Climate Policy Papers
The World Coal Association has put together a series of ‘Climate Policy Papers’ outlining the role that coal plays in meeting global energy demand, the technologies that are available to reduce emissions from coal which ensure that coal use is compatible with efforts to reduce CO2 emissions, and the steps WCA believes are needed if climate change is to be successfully addressed.
Coal is an essential energy resource and raw material for industrial production and electricity generation, has a vital role in long-term sustainable development and can be used in a manner consistent with climate change goals. WCA calls on countries to work with industry and support this vision for coal as a key resource able to meet the challenges of the coming decades.

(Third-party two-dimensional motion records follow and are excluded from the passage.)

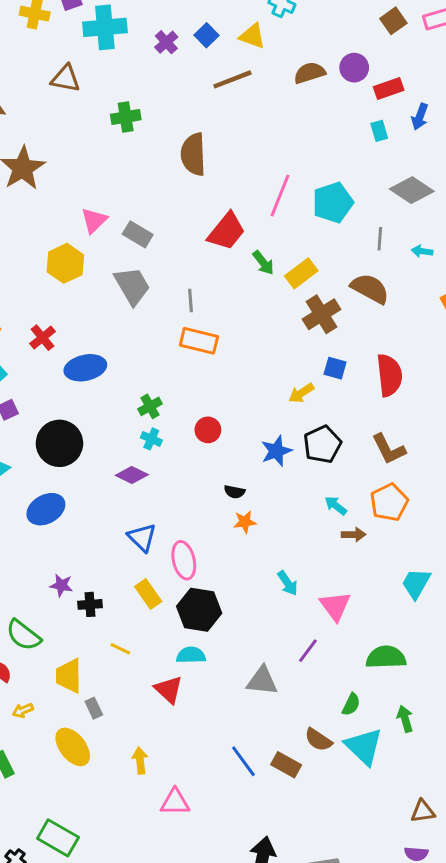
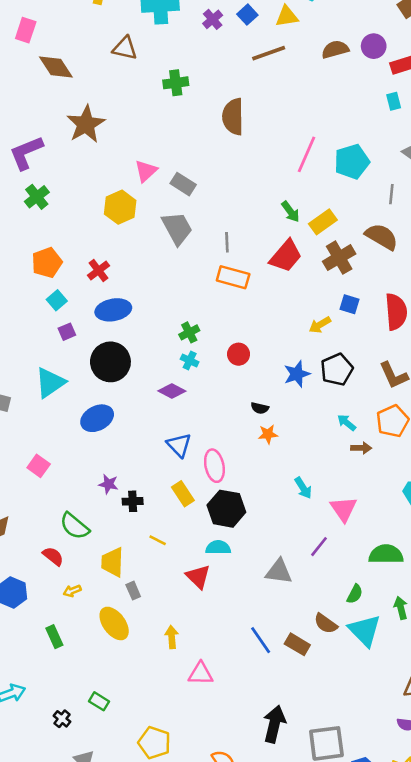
yellow triangle: (252, 36) -> (287, 16), turned -30
red trapezoid: (226, 231) -> (286, 256), moved
blue ellipse: (85, 368) -> (113, 310), moved
green rectangle: (58, 838) -> (99, 701), size x0.6

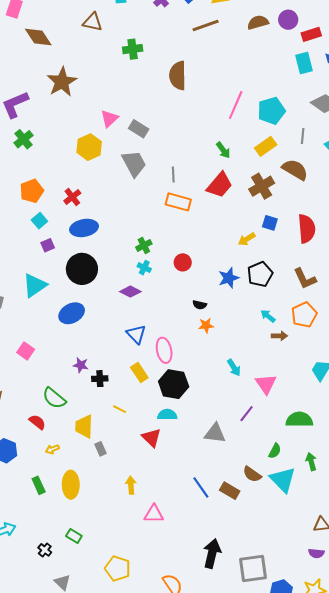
cyan rectangle: (394, 101) -> (304, 63), size x1.5
yellow rectangle: (323, 222) -> (266, 146), moved
yellow ellipse: (114, 623) -> (71, 485), moved, turned 36

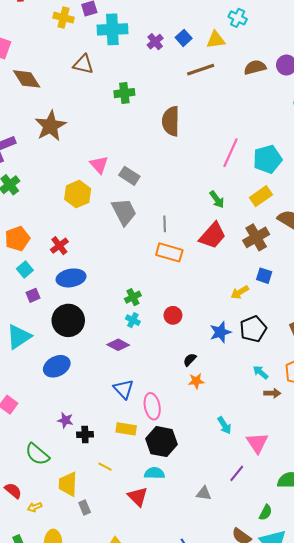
pink triangle: (109, 119) -> (99, 165), turned -30
black semicircle: (200, 305) -> (190, 360), turned 120
yellow rectangle: (139, 373) -> (126, 429), turned -48
red semicircle: (37, 422) -> (13, 491), moved
gray triangle: (215, 433) -> (204, 493), size x0.7

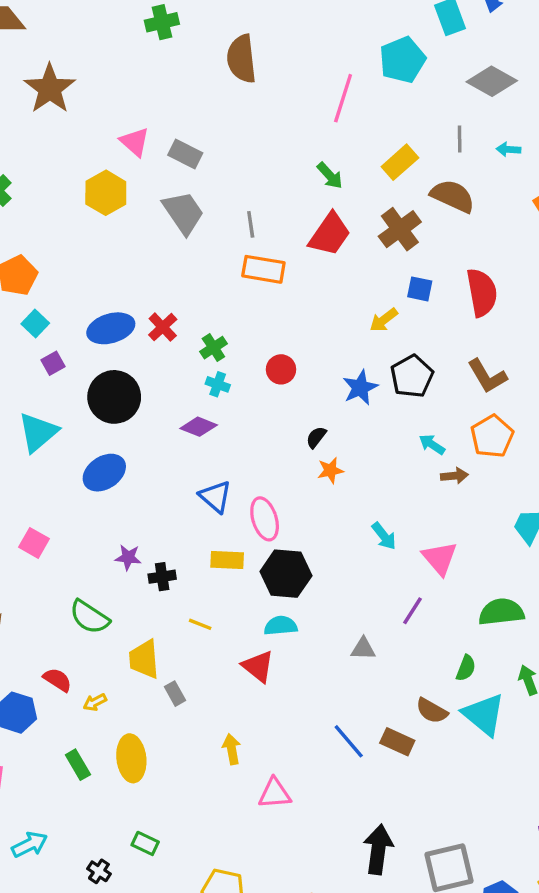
cyan pentagon: (267, 159) -> (402, 60), moved
red cross: (59, 246) -> (163, 327), moved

A successful response to climate change requires reducing CO2 emissions from coal use. While CCS is a key technology to reduce CO2 emissions from coal use, other technologies - such as improving the efficiency of coal-fired power plants – provide opportunities for significant and cost effective emissions reductions.

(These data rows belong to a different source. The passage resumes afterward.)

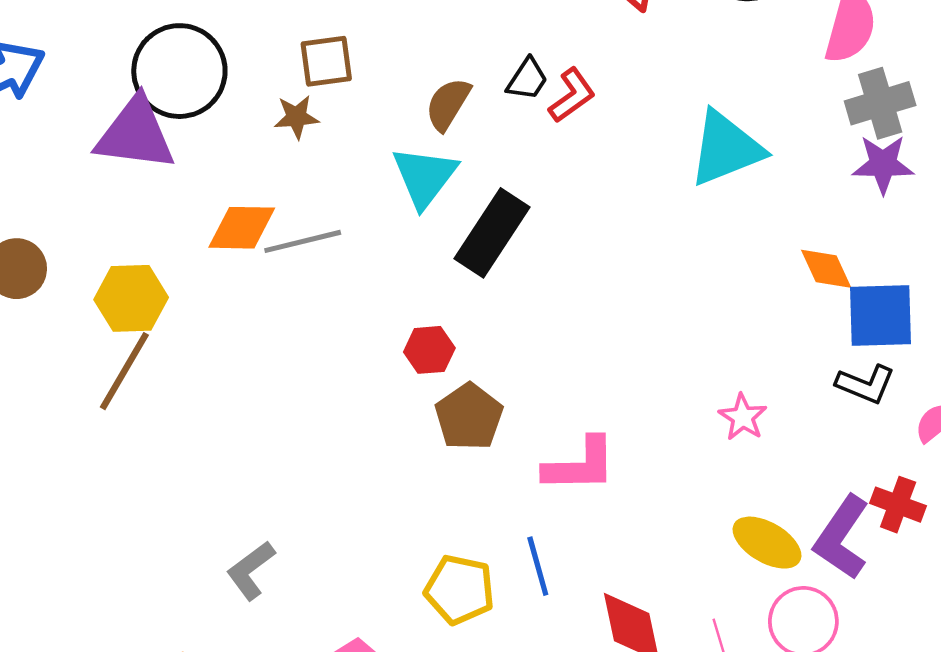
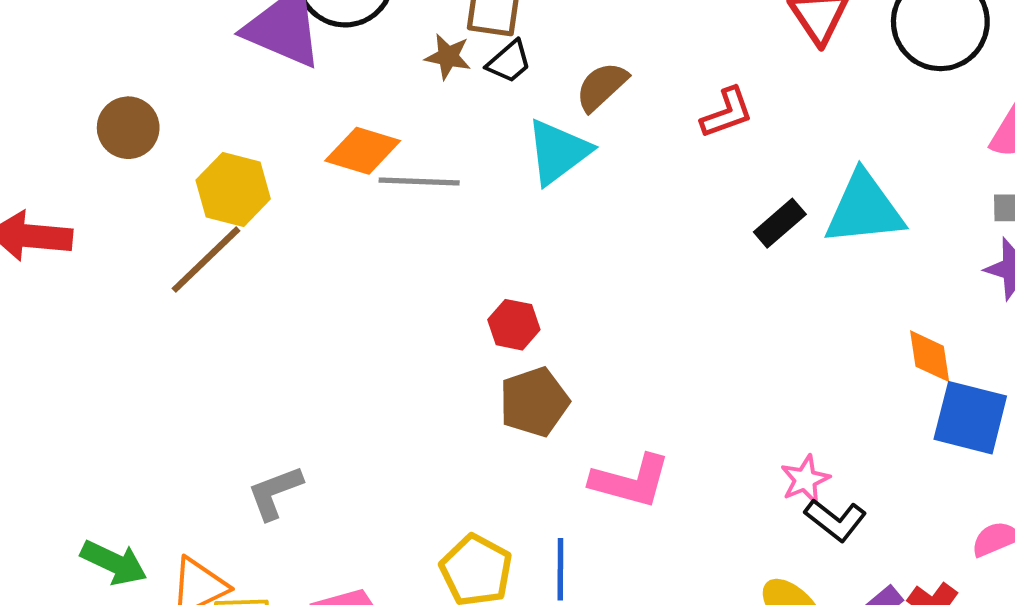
black trapezoid: (527, 79) -> (509, 62), moved
black rectangle: (492, 233) -> (780, 223), moved, size x0.6
black L-shape: (866, 384) -> (835, 520), moved

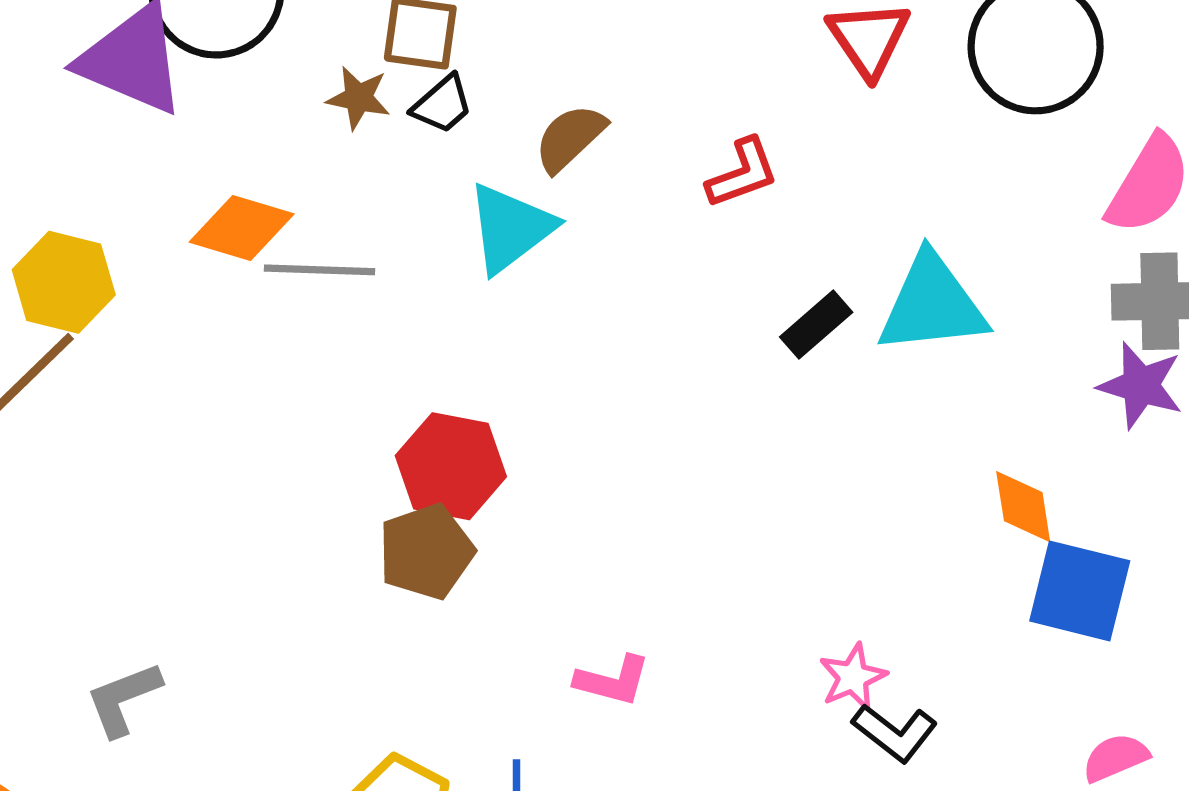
red hexagon: (514, 325) -> (451, 466), size x1.5
brown pentagon: (534, 402) -> (426, 552), moved
pink L-shape: (630, 481) -> (613, 681), size x0.7

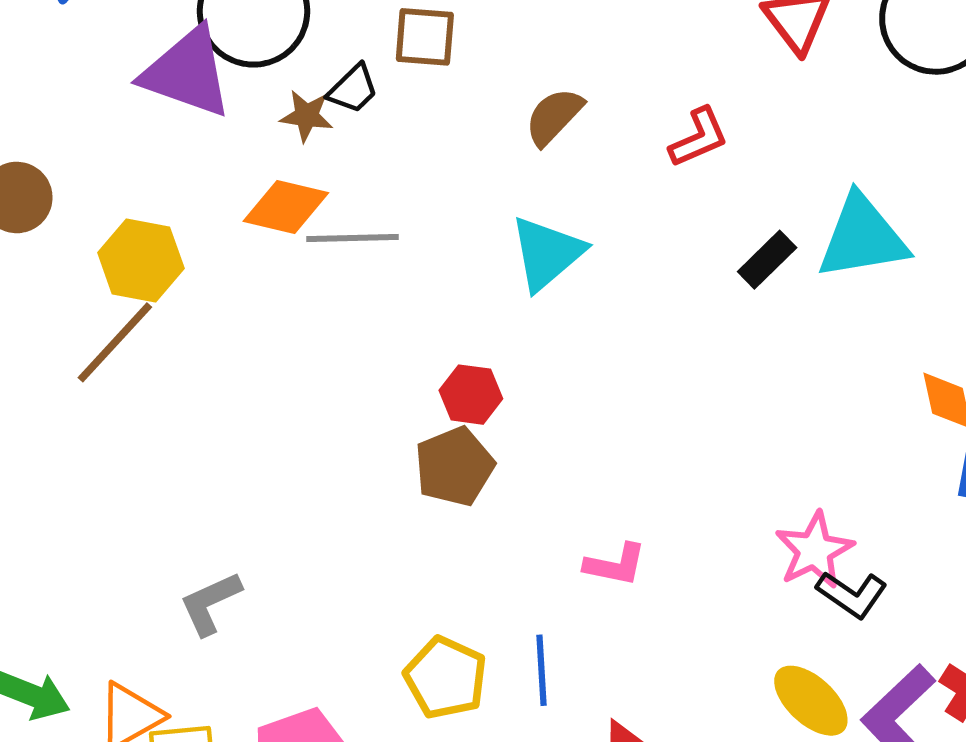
brown star: (358, 98) -> (307, 116), moved
black trapezoid: (442, 104) -> (353, 89), moved
cyan triangle: (510, 228) -> (547, 253), moved
red hexagon: (451, 466) -> (471, 395), size x0.7
pink star: (853, 677) -> (814, 550), size x1.4

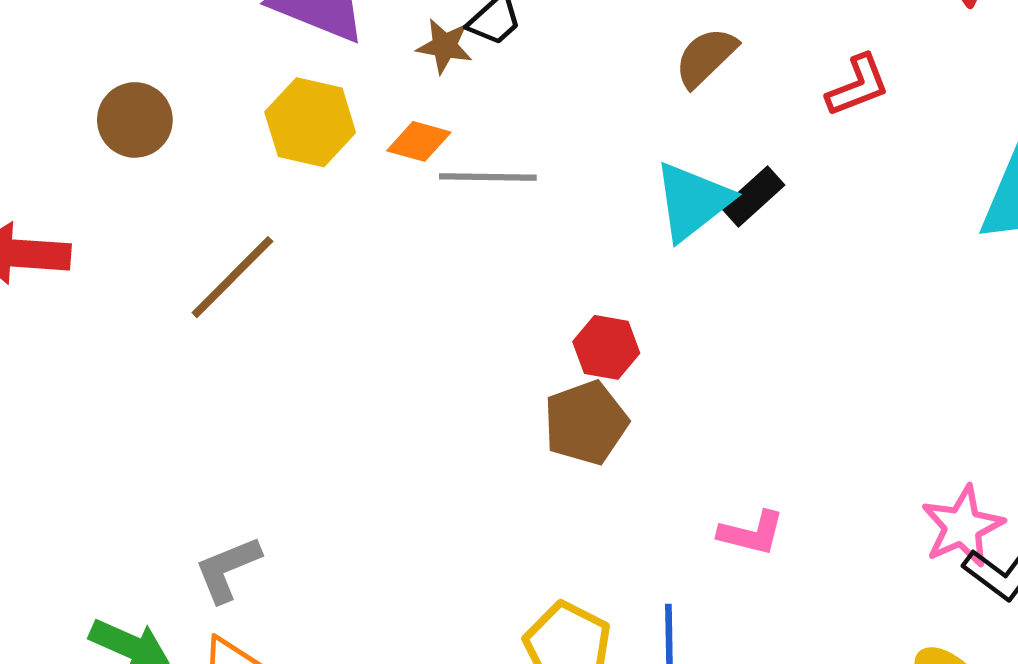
orange diamond: (286, 207) -> (419, 141), size x0.7
yellow hexagon: (141, 260) -> (310, 122), moved
black rectangle: (767, 260) -> (753, 196), moved
gray L-shape: (210, 603) -> (228, 569), moved

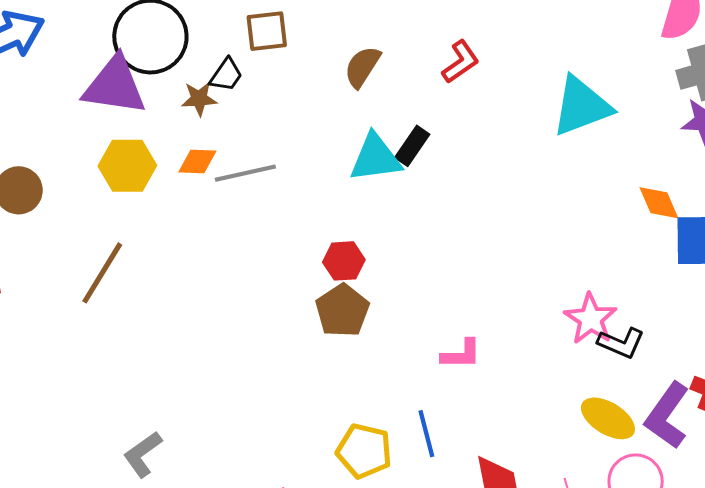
cyan triangle: (692, 201) -> (375, 158), turned 44

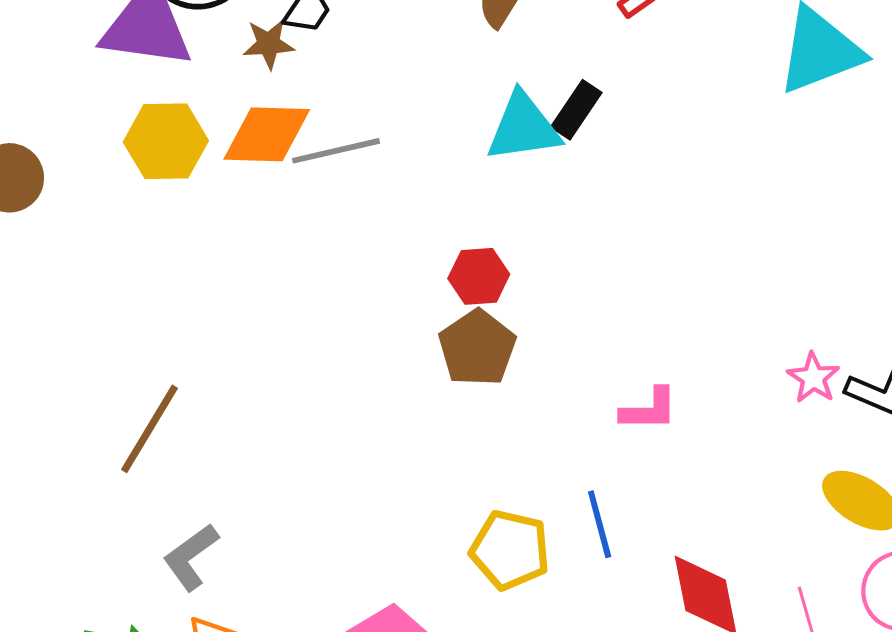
orange diamond: (197, 161) -> (267, 134), size x1.6
brown line: (102, 273) -> (149, 429), moved
pink star: (591, 319) -> (813, 378), moved, size x0.7

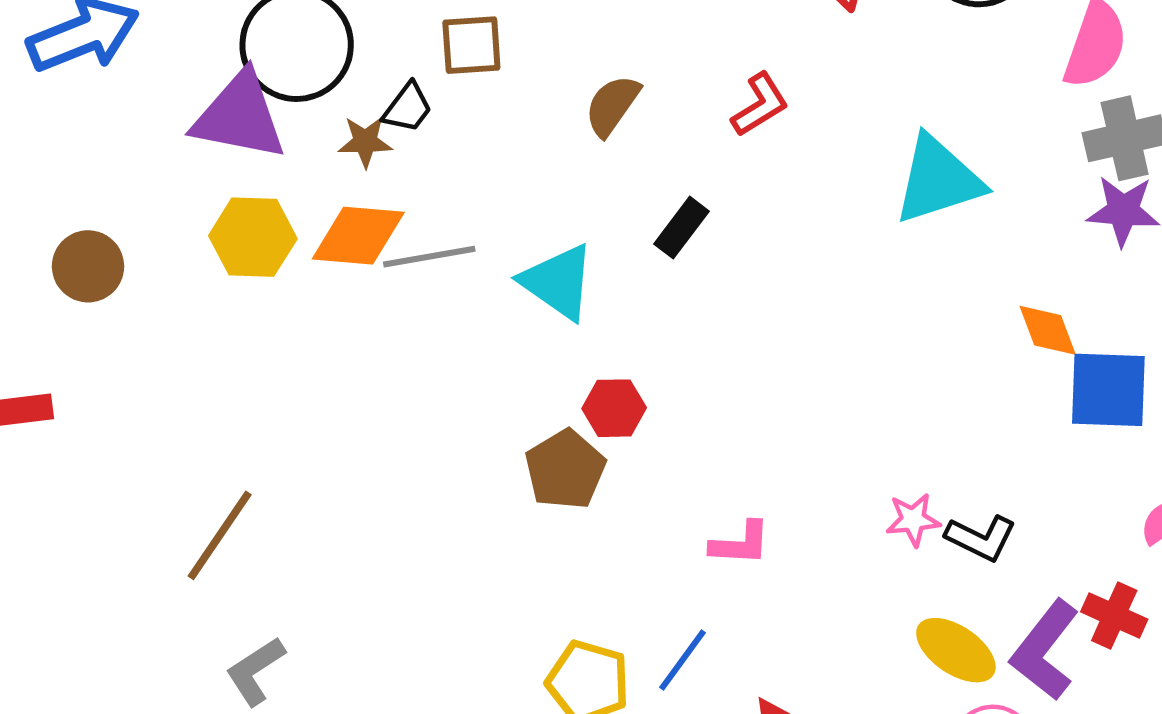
cyan triangle: (523, 127) -> (558, 282), moved, turned 40
red hexagon: (479, 276) -> (614, 408), moved
pink star: (813, 378) -> (913, 520), turned 30
blue line: (600, 524) -> (682, 660), turned 48

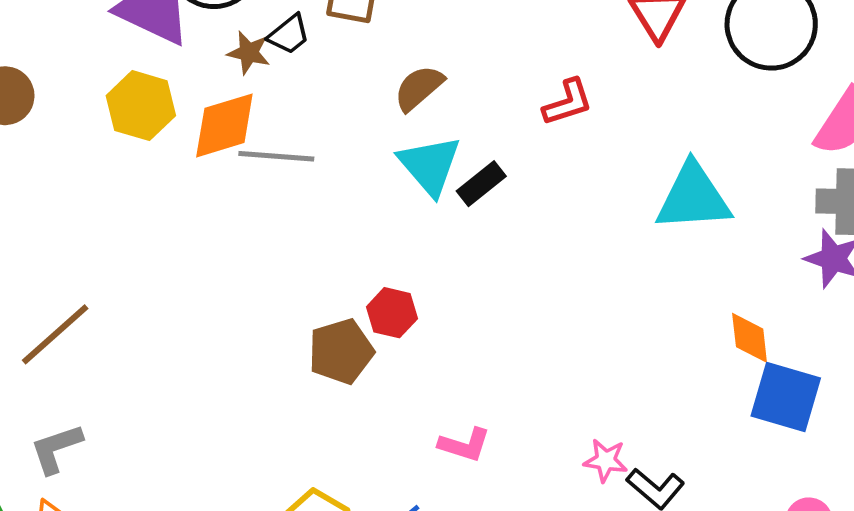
brown semicircle: (612, 105) -> (419, 88), moved
orange diamond: (358, 236) -> (224, 125), turned -36
cyan triangle: (558, 282) -> (430, 165), moved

The inclusion of CCS as Clean Development Mechanism Project Activities would strengthen the CDM and represent an important step towards accelerating the wide scale deployment of CCS and achieving the ultimate objective of the climate change treaties – the UNFCCC and the Kyoto Protocol – the reduction of global CO2 emissions. WCA supports the inclusion of CCS in the CDM and in any successor mechanism after the Kyoto Protocol’s first commitment period ends in 2012.
The world is using increasing quantities of coal to meet its energy needs and will rely on this essential energy resource for many decades to come. CCS is the only currently available technology that allows deep cuts to be made in CO2 emissions from fossil fuels and must be deployed at huge scale if climate change is to be successfully addressed. Substantial effort is being made now to accelerate the development and deployment of CCS in developed countries. WCA believes that any revised or new international climate change agreement must build upon and enhance these efforts to accelerate the commercialisation of CCS.
Successfully addressing climate change requires the deployment of low-carbon technologies at a scale and rate not previously witnessed. CCS will make an essential contribution to global emissions reduction efforts; attempting to address climate change without CCS is estimated to increase costs by over 70% – an additional annual cost of US$1.28 trillion by 2050. The WCA believes that the new international climate change agreement must play a central role in increasing worldwide investment in CCS.
Stabilising CO2 requires deep cuts to be made in emissions from all sectors. The transport sector emits almost 20% of the world’s CO2 emissions and presents a challenge for emission reduction efforts as the sector is predicted to still rely heavily on oil-based fuels in the coming decades. Decarbonisation of the electricity sector can generate significant emission cuts in transport through substituting fossil fuels with low-carbon electricity. Capturing and storing CO2 from a single, large point source, such as a coal-fired power station, is much simpler than reducing CO2 emissions from many 1000s of vehicles, enabling these emission reductions to be delivered more cost effectively. Electrification of the transport sector would offer significant emissions reductions potential.